If you use ss screws do you need to plug them? 
Have there been other improvements to Norms chair or others?
Whats a good price to start?
Can you use treated wood?
Is it better to leave cedar natural or use sealers?
Does it pay to sell them in gift shops, nurseries, consignment stores, etc?

Any and all advice and conversation on this would be greatly appreciated!


----------



## Puzzleman (May 4, 2010)

My first question is how did you arrive at the price of $150? You need to do a study of time and materials to determine what your price should be. I would also suggest you do these in production runs as that will improve your speed. There is a great blog on here by "Huff" that is very insightful about setting prices. It has helped me.

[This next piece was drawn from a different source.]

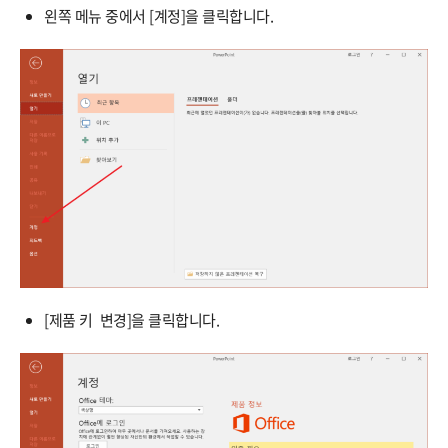
왼쪽 메뉴 중에서 [계정]을 클릭합니다.
[제품 키 변경]을 클릭합니다.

Along another line, I think that you need to do something unique with the chair along with the traditional style. Things that are different like the back being a fish head, martini glass, margarita glass, bird houses, shark bite, etc. These things will help to set you apart.

Another idea is to look into using plastic lumber. By using it, you create a chair that will not rot, not have to resealed and is available in different colors.


----------



## michelletwo (Feb 22, 2010)

you won't sell to us old people..can't get out of them, once in them  look for a young crowd


----------